*Task goal*. Return the line containing "데살로니가전서 5장 6절~11절" and every line after it through the end of the entries below, with no other lines.

*Data to process*.
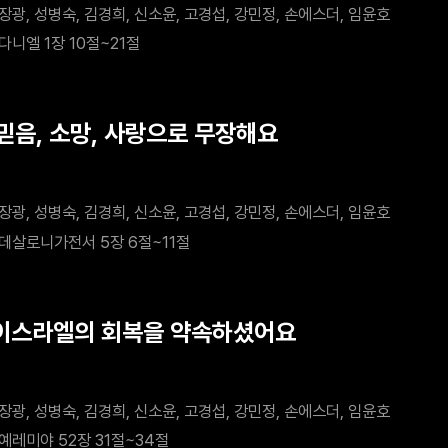
장광, 성병숙, 김경희, 신소윤, 고경섭, 강민정, 손에스더, 임윤호
다니엘 1장 10절~21절
 믿음, 소망, 사랑으로 무장해요
장광, 성병숙, 김경희, 신소윤, 고경섭, 강민정, 손에스더, 임윤호
데살로니가전서 5장 6절~11절
 이스라엘의 회복을 약속하셨어요
장광, 성병숙, 김경희, 신소윤, 고경섭, 강민정, 손에스더, 임윤호
예레미야 52장 31절~34절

*Solution to the problem*.
데살로니가전서 5장 6절~11절
 이스라엘의 회복을 약속하셨어요
장광, 성병숙, 김경희, 신소윤, 고경섭, 강민정, 손에스더, 임윤호
예레미야 52장 31절~34절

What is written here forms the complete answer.